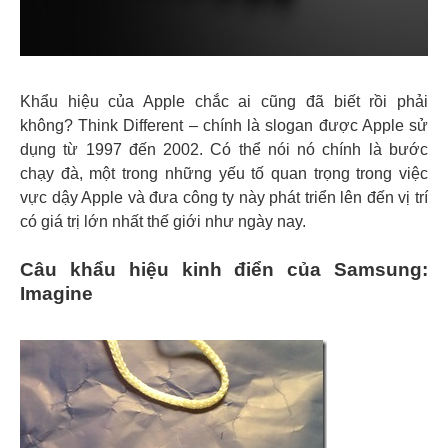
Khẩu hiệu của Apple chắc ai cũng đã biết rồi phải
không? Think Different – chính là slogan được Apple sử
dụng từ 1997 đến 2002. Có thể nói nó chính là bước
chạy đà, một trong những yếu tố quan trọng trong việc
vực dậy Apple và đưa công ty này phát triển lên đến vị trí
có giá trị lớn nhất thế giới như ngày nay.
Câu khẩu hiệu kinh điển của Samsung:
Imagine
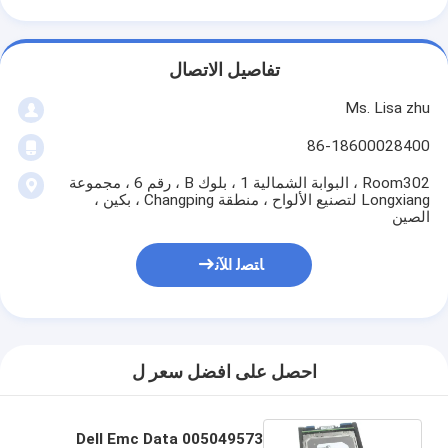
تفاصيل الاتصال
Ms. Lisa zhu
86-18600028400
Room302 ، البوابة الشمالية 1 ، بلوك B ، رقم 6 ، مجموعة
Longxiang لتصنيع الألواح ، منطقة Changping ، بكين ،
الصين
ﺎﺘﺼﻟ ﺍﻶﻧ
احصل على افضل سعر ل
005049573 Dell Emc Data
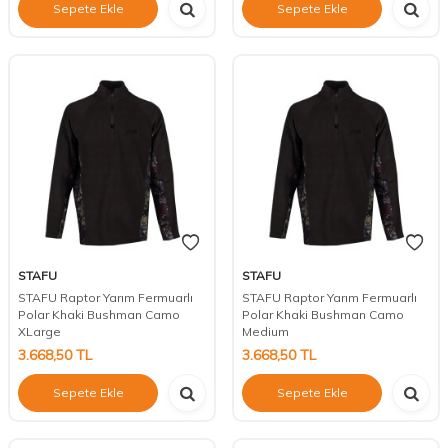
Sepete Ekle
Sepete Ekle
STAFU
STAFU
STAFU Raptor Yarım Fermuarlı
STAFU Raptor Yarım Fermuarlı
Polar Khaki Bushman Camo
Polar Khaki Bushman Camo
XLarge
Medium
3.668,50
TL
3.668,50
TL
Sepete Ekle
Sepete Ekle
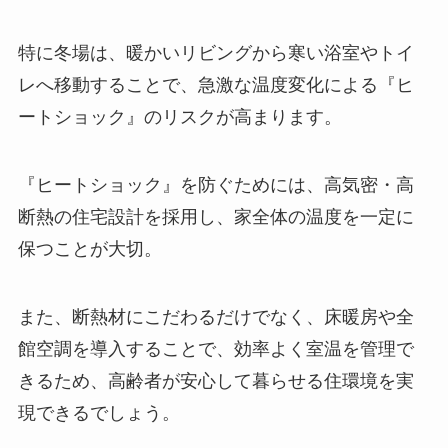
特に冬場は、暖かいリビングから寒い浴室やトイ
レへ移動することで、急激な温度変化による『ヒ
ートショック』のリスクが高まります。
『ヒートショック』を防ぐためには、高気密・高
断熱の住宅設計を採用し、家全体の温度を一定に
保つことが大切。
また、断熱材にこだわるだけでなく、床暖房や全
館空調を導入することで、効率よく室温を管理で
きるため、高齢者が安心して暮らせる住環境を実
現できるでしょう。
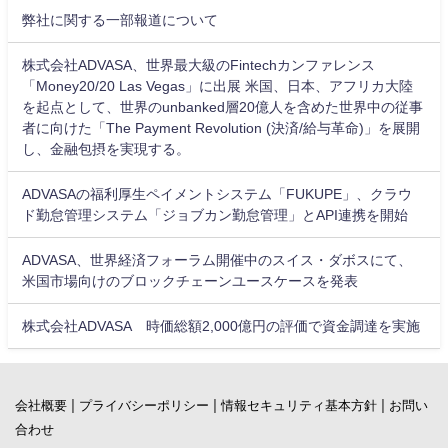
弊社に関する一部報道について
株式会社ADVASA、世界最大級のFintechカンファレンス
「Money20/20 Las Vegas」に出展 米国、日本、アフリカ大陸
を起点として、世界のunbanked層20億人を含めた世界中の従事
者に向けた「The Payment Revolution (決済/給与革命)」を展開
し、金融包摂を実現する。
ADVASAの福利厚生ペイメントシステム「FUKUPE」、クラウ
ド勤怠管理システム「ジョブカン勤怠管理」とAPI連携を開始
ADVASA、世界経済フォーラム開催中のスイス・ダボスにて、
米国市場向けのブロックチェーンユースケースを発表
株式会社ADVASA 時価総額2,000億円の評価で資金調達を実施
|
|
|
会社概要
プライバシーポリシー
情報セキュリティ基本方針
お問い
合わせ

----

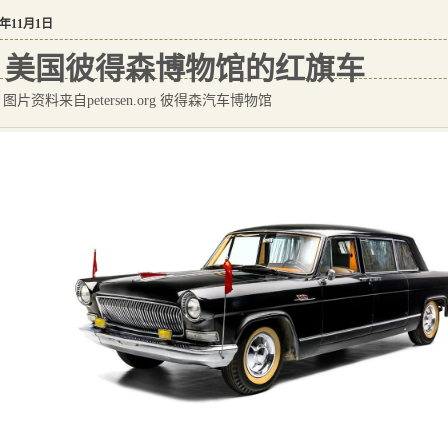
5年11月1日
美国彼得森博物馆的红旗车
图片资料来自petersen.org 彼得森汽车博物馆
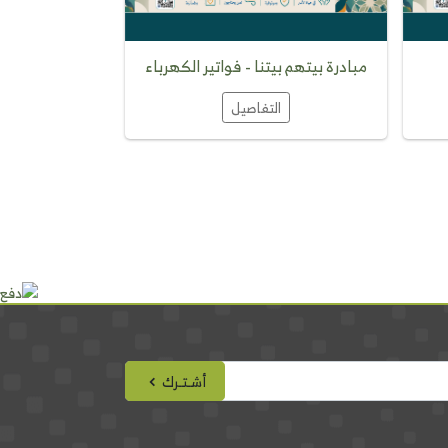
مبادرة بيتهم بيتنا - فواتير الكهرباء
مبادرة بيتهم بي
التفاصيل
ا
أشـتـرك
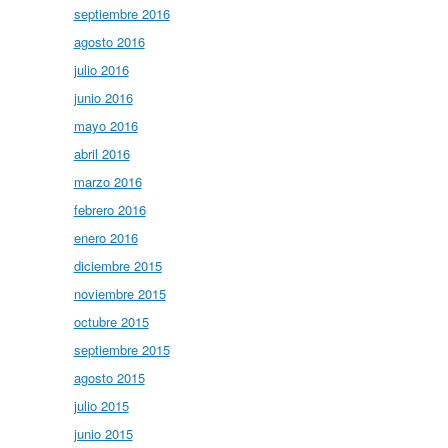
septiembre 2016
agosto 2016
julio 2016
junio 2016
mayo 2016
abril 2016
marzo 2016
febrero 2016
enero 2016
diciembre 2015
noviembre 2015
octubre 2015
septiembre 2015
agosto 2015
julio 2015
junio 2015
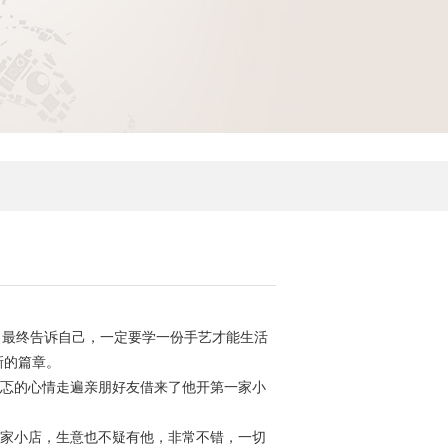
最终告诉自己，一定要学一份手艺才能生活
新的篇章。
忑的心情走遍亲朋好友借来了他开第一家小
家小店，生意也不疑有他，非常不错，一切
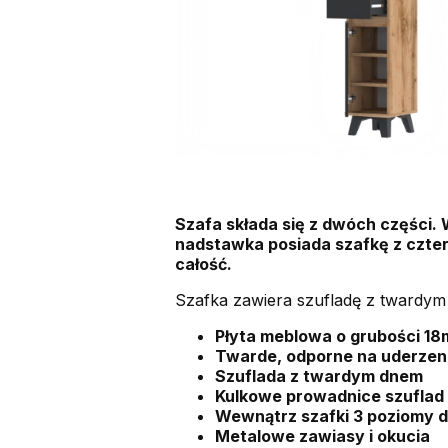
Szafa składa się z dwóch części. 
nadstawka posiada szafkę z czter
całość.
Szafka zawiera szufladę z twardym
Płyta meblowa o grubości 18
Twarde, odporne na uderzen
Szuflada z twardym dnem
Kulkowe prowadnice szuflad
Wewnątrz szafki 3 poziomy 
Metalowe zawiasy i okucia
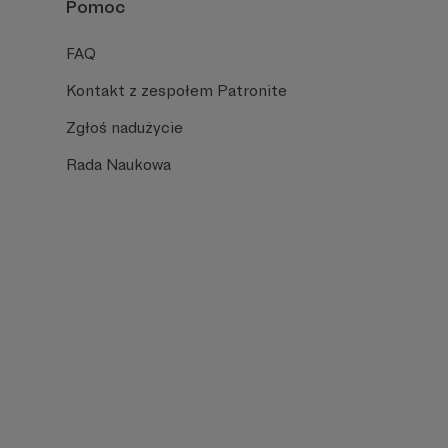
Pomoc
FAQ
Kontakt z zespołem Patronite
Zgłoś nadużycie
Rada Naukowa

----

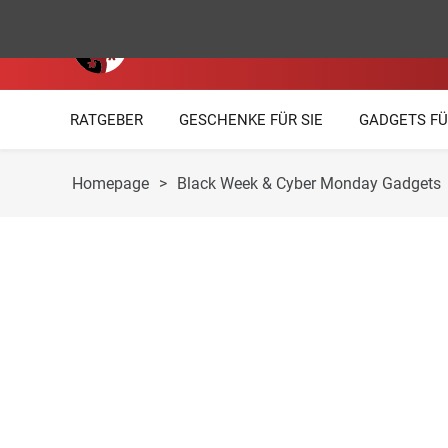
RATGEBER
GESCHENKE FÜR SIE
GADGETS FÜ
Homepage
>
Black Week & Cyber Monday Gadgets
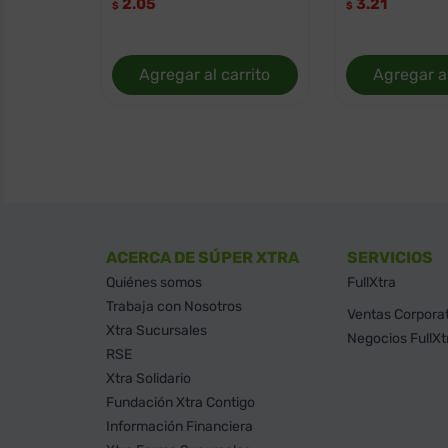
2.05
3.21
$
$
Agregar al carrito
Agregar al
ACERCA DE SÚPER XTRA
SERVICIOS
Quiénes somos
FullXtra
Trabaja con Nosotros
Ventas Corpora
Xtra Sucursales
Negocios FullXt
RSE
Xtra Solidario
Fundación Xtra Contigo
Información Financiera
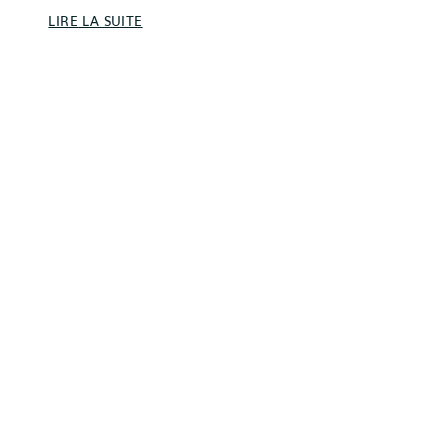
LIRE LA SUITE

----

=== Work instructions ===
Above, find the line with "Kulkowe prowadnice szuflad"; copy it and every line down to the line with "Rada Naukowa", exactly and both included, but no pictures.

=== Solution to the problem ===
Kulkowe prowadnice szuflad
Wewnątrz szafki 3 poziomy 
Metalowe zawiasy i okucia
Pomoc
FAQ
Kontakt z zespołem Patronite
Zgłoś nadużycie
Rada Naukowa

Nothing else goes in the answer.